Description of the task:
Given the entries below, would you transcribe exactly the lines starting at the one with "Halo semuanya, ketemu" and ending at the one with "Účetnictví a daně", both kept, pictures omitted, nothing extra?

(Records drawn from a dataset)
----

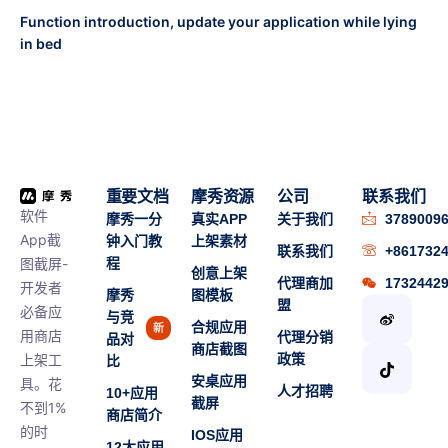
Function introduction, update your application while lying
in bed
重要文档
摩秀资源
公司
联系我们
软件
摩秀一分
真实APP
关于我们
3789009
App截
钟入门教
上架素材
联系我们
+861732
图截屏-
程
创意上架
代理商加
1732442
开发者
摩秀
图模板
盟
必备应
与竞
合规应用
新
用商店
代理分销
品对
商店截图
上架工
政策
比
安桌应用
具。花
人才招聘
10+应用
截屏
不到1%
商店简介
的时
IOS应用
12大应用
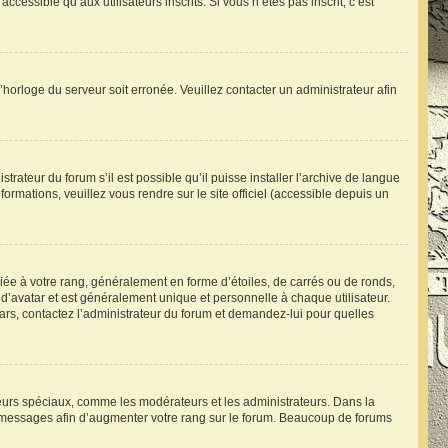
essible qu’aux utilisateurs inscrits. Si vous n’êtes pas inscrit, c’est
l’horloge du serveur soit erronée. Veuillez contacter un administrateur afin
trateur du forum s’il est possible qu’il puisse installer l’archive de langue
ormations, veuillez vous rendre sur le site officiel (accessible depuis un
iée à votre rang, généralement en forme d’étoiles, de carrés ou de ronds,
d’avatar et est généralement unique et personnelle à chaque utilisateur.
atars, contactez l’administrateur du forum et demandez-lui pour quelles
ateurs spéciaux, comme les modérateurs et les administrateurs. Dans la
s messages afin d’augmenter votre rang sur le forum. Beaucoup de forums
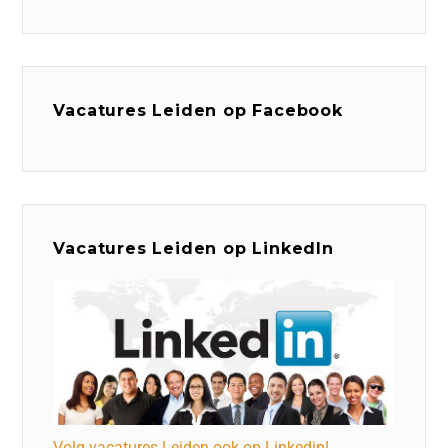
Vacatures Leiden op Facebook
Vacatures Leiden op LinkedIn
Volg vacatures Leiden ook op Linkedin!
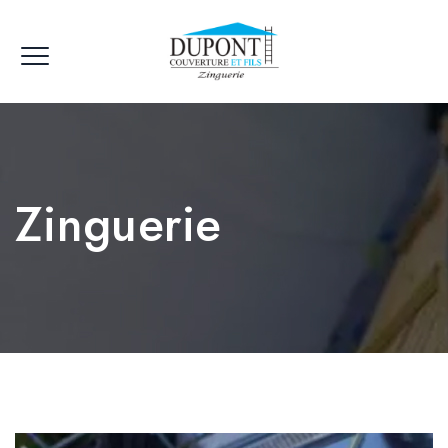
Zinguerie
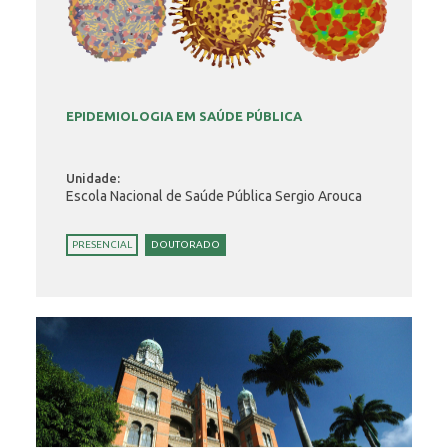
EPIDEMIOLOGIA EM SAÚDE PÚBLICA
Unidade:
Escola Nacional de Saúde Pública Sergio Arouca
PRESENCIAL
DOUTORADO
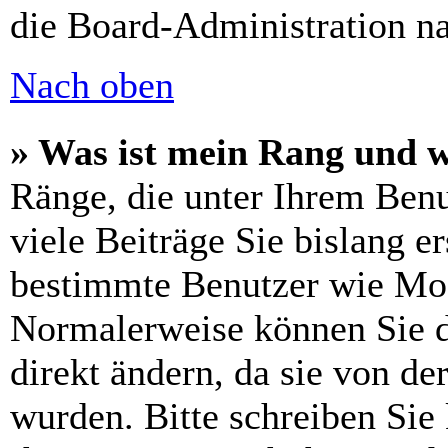
die Board-Administration n
Nach oben
» Was ist mein Rang und w
Ränge, die unter Ihrem Benu
viele Beiträge Sie bislang er
bestimmte Benutzer wie Mod
Normalerweise können Sie d
direkt ändern, da sie von de
wurden. Bitte schreiben Sie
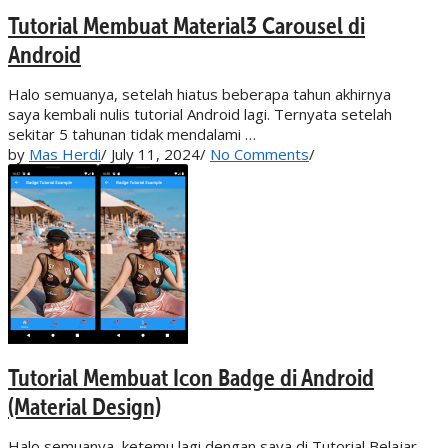
Tutorial Membuat Material3 Carousel di
Android
Halo semuanya, setelah hiatus beberapa tahun akhirnya
saya kembali nulis tutorial Android lagi. Ternyata setelah
sekitar 5 tahunan tidak mendalami …
by
Mas Herdi
/
July 11, 2024
/
No Comments
/
Tutorial Membuat Icon Badge di Android
(Material Design)
Halo semuanya, ketemu lagi dengan saya di Tutorial Belajar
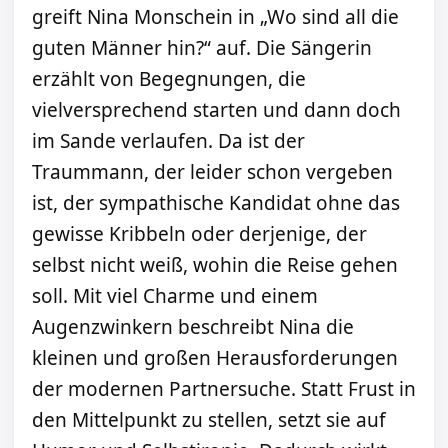
greift Nina Monschein in „Wo sind all die
guten Männer hin?“ auf. Die Sängerin
erzählt von Begegnungen, die
vielversprechend starten und dann doch
im Sande verlaufen. Da ist der
Traummann, der leider schon vergeben
ist, der sympathische Kandidat ohne das
gewisse Kribbeln oder derjenige, der
selbst nicht weiß, wohin die Reise gehen
soll. Mit viel Charme und einem
Augenzwinkern beschreibt Nina die
kleinen und großen Herausforderungen
der modernen Partnersuche. Statt Frust in
den Mittelpunkt zu stellen, setzt sie auf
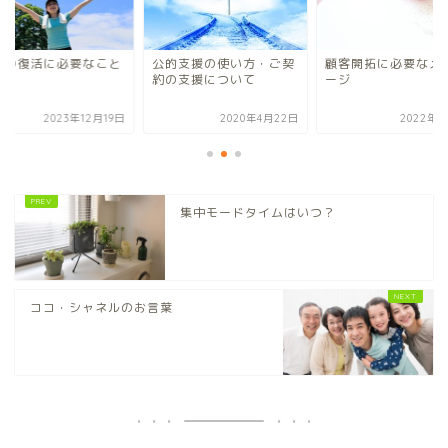
社の復活に必要なこと
公的支援の使い方・ご契
顧客開拓に必要なメ
約の支援について
ージ
2023年12月19日
2020年4月22日
2022年9
集中モードタイムはいつ？
ココ・シャネルのお言葉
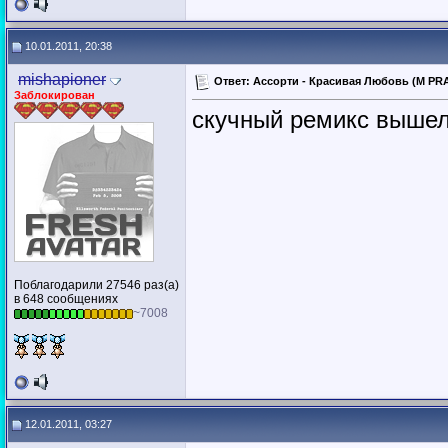
10.01.2011, 20:38
mishapioner
Ответ: Ассорти - Красивая Любовь (M PRA
Заблокирован
скучный ремикс вышел.
Поблагодарили 27546 раз(а)
в 648 сообщениях
~7008
12.01.2011, 03:27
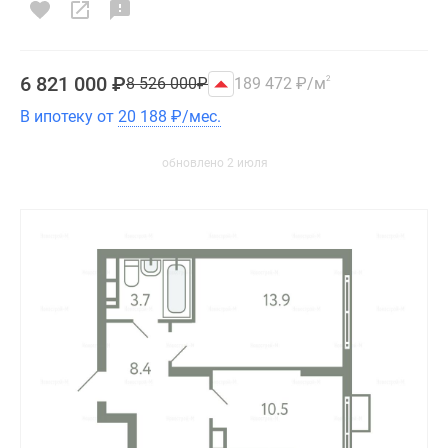
6 821 000
₽
8 526 000
₽
189 472
₽
/м
2
В ипотеку от
20 188
₽
/мес.
обновлено 2 июля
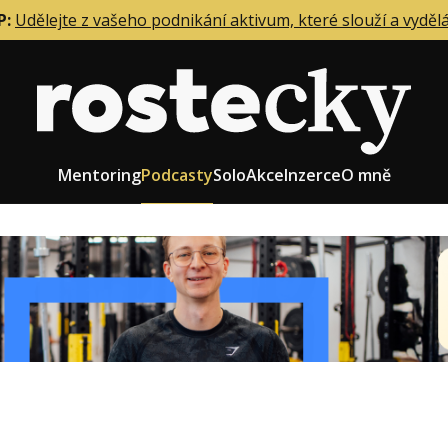
P:
Udělejte z vašeho podnikání aktivum, které slouží a vyděl
Mentoring
Podcasty
Solo
Akce
Inzerce
O mně
eting firmy
Role zakladatele/CEO
r zaměstnanců
Růst firmy
upnictví
Strategie firmy
od a prodej
Účetnictví a daně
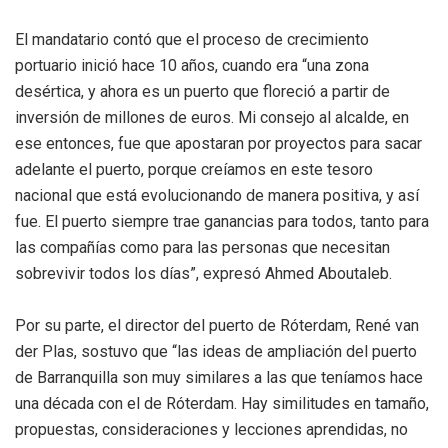
El mandatario contó que el proceso de crecimiento
portuario inició hace 10 años, cuando era “una zona
desértica, y ahora es un puerto que floreció a partir de
inversión de millones de euros. Mi consejo al alcalde, en
ese entonces, fue que apostaran por proyectos para sacar
adelante el puerto, porque creíamos en este tesoro
nacional que está evolucionando de manera positiva, y así
fue. El puerto siempre trae ganancias para todos, tanto para
las compañías como para las personas que necesitan
sobrevivir todos los días”, expresó Ahmed Aboutaleb.
Por su parte, el director del puerto de Róterdam, René van
der Plas, sostuvo que “las ideas de ampliación del puerto
de Barranquilla son muy similares a las que teníamos hace
una década con el de Róterdam. Hay similitudes en tamaño,
propuestas, consideraciones y lecciones aprendidas, no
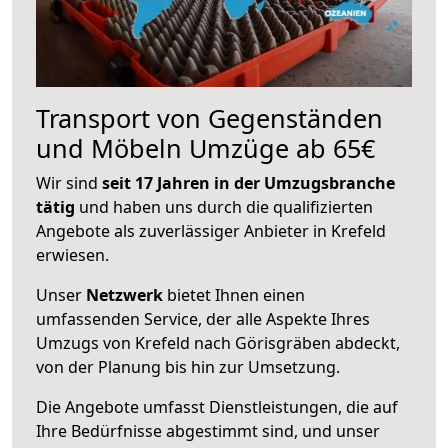
Transport von Gegenständen
und Möbeln Umzüge ab 65€
Wir sind
seit 17 Jahren in der Umzugsbranche
tätig
und haben uns durch die qualifizierten
Angebote als zuverlässiger Anbieter in Krefeld
erwiesen.
Unser
Netzwerk
bietet Ihnen einen
umfassenden Service, der alle Aspekte Ihres
Umzugs von Krefeld nach Görisgräben abdeckt,
von der Planung bis hin zur Umsetzung.
Die Angebote umfasst Dienstleistungen, die auf
Ihre Bedürfnisse abgestimmt sind, und unser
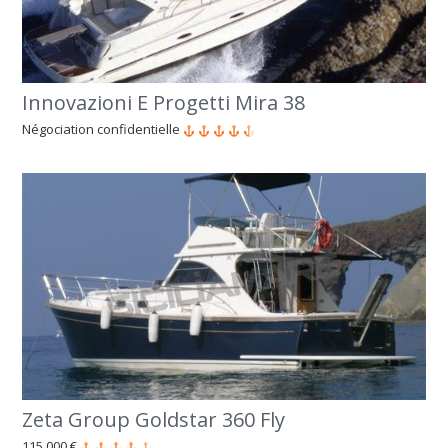
Innovazioni E Progetti Mira 38
Négociation confidentielle
Zeta Group Goldstar 360 Fly
115 000 €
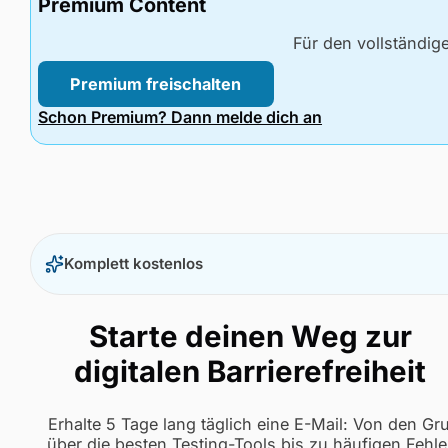
Premium Content
Für den vollständig
Premium freischalten
Schon Premium? Dann melde dich an
Komplett kostenlos
Starte deinen Weg zur
digitalen Barrierefreiheit
Erhalte 5 Tage lang täglich eine E-Mail: Von den G
über die besten Testing-Tools bis zu häufigen Fehle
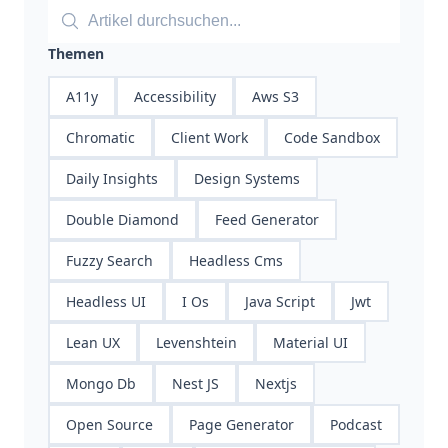
Themen
A11y
Accessibility
Aws S3
Chromatic
Client Work
Code Sandbox
Daily Insights
Design Systems
Double Diamond
Feed Generator
Fuzzy Search
Headless Cms
Headless UI
I Os
Java Script
Jwt
Lean UX
Levenshtein
Material UI
Mongo Db
Nest JS
Nextjs
Open Source
Page Generator
Podcast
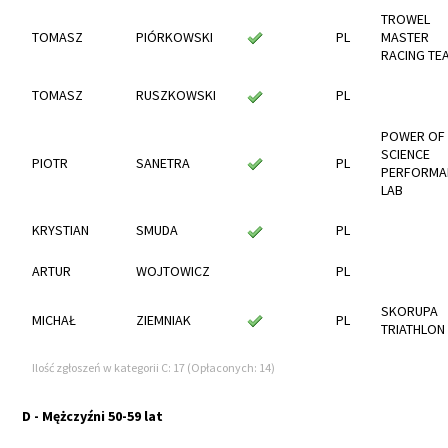
TROWEL
TOMASZ
PIÓRKOWSKI
PL
MASTER
RACING TE
TOMASZ
RUSZKOWSKI
PL
POWER OF
SCIENCE
PIOTR
SANETRA
PL
PERFORMA
LAB
KRYSTIAN
SMUDA
PL
ARTUR
WOJTOWICZ
PL
SKORUPA
MICHAŁ
ZIEMNIAK
PL
TRIATHLON
Ilość zgłoszeń w kategorii C: 17 (Opłaconych: 14)
D - Mężczyźni 50-59 lat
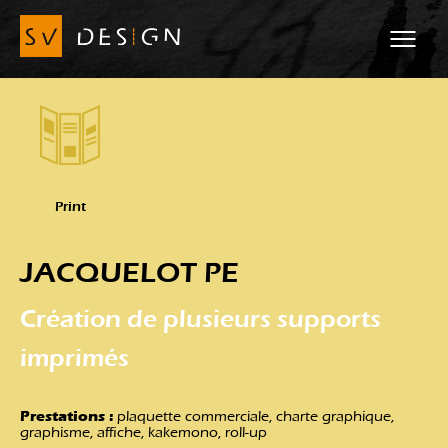
Print
JACQUELOT PE
Création de plusieurs supports
imprimés
Prestations :
plaquette commerciale, charte graphique,
graphisme, affiche, kakemono, roll-up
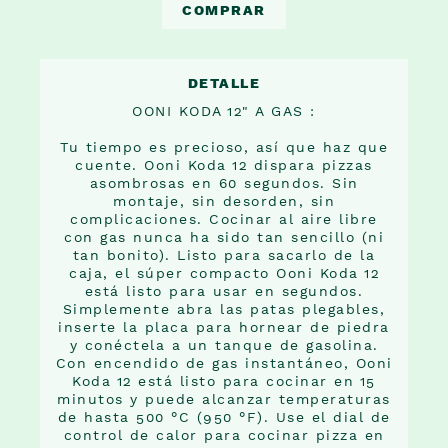
COMPRAR
DETALLE
OONI KODA 12" A GAS :
Tu tiempo es precioso, así que haz que
cuente. Ooni Koda 12 dispara pizzas
asombrosas en 60 segundos. Sin
montaje, sin desorden, sin
complicaciones. Cocinar al aire libre
con gas nunca ha sido tan sencillo (ni
tan bonito). Listo para sacarlo de la
caja, el súper compacto Ooni Koda 12
está listo para usar en segundos.
Simplemente abra las patas plegables,
inserte la placa para hornear de piedra
y conéctela a un tanque de gasolina.
Con encendido de gas instantáneo, Ooni
Koda 12 está listo para cocinar en 15
minutos y puede alcanzar temperaturas
de hasta 500 °C (950 °F). Use el dial de
control de calor para cocinar pizza en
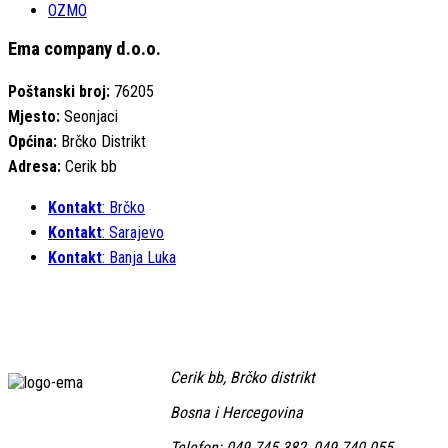
OZMO
Ema company d.o.o.
Poštanski broj:
76205
Mjesto:
Seonjaci
Općina:
Brčko Distrikt
Adresa:
Cerik bb
Kontakt
: Brčko
Kontakt
: Sarajevo
Kontakt
: Banja Luka
Cerik bb, Brčko distrikt
Bosna i Hercegovina
Telefon: 049 745 382, 049 740 055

----

Your response:
Halo semuanya, ketemu lagi dengan saya di Tutorial Belajar
greift Nina Monschein in „Wo sind all die
guten Männer hin?“ auf. Die Sängerin
erzählt von Begegnungen, die
vielversprechend starten und dann doch
im Sande verlaufen. Da ist der
Traummann, der leider schon vergeben
ist, der sympathische Kandidat ohne das
gewisse Kribbeln oder derjenige, der
selbst nicht weiß, wohin die Reise gehen
soll. Mit viel Charme und einem
Augenzwinkern beschreibt Nina die
kleinen und großen Herausforderungen
der modernen Partnersuche. Statt Frust in
den Mittelpunkt zu stellen, setzt sie auf
社の復活に必要なこと
公的支援の使い方・ご契
顧客開拓に必要なメ
約の支援について
ージ
2023年12月19日
2020年4月22日
2022年9
集中モードタイムはいつ？
ココ・シャネルのお言葉
10.01.2011, 20:38
mishapioner
Ответ: Ассорти - Красивая Любовь (M PRA
Заблокирован
скучный ремикс вышел.
Поблагодарили 27546 раз(а)
в 648 сообщениях
~7008
12.01.2011, 03:27
6 821 000
₽
8 526 000
₽
189 472
₽
/м
2
В ипотеку от
20 188
₽
/мес.
обновлено 2 июля
P:
Udělejte z vašeho podnikání aktivum, které slouží a vyděl
Mentoring
Podcasty
Solo
Akce
Inzerce
O mně
eting firmy
Role zakladatele/CEO
r zaměstnanců
Růst firmy
upnictví
Strategie firmy
od a prodej
Účetnictví a daně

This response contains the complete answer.